Task item:
Find the line containing "Table of Contents" in the entries below. Restate it and each line after it, word for word, up to and including the line containing "Taller Puertorriquefio is".

(Items from a dataset)
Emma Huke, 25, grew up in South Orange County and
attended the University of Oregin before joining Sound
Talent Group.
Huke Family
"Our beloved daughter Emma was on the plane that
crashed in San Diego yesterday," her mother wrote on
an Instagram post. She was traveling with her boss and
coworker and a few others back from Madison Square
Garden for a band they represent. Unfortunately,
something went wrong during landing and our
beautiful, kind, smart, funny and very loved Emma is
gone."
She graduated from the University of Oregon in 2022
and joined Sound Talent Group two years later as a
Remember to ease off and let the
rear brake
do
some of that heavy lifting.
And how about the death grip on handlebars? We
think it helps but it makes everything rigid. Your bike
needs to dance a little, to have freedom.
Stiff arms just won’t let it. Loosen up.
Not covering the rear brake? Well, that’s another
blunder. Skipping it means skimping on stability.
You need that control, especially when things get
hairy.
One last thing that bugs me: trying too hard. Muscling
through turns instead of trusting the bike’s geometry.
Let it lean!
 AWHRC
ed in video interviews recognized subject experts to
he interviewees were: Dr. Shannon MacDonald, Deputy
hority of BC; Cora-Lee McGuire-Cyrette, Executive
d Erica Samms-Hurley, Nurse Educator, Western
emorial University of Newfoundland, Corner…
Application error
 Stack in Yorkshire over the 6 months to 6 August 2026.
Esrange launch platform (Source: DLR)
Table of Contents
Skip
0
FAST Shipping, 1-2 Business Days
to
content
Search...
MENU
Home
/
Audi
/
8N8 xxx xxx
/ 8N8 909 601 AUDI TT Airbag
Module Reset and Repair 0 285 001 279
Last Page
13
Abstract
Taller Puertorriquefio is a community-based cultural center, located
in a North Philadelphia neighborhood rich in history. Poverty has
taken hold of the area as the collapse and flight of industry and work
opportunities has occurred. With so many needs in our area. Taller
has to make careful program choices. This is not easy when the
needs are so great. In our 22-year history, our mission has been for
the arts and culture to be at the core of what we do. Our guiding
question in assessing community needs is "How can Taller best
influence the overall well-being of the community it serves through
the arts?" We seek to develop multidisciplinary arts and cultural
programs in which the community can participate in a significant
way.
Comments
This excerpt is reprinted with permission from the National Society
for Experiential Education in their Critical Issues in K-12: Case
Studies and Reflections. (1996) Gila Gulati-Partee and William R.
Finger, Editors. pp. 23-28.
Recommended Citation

Result for this exercise:
Table of Contents
Skip
0
FAST Shipping, 1-2 Business Days
to
content
Search...
MENU
Home
/
Audi
/
8N8 xxx xxx
/ 8N8 909 601 AUDI TT Airbag
Module Reset and Repair 0 285 001 279
Last Page
13
Abstract
Taller Puertorriquefio is a community-based cultural center, located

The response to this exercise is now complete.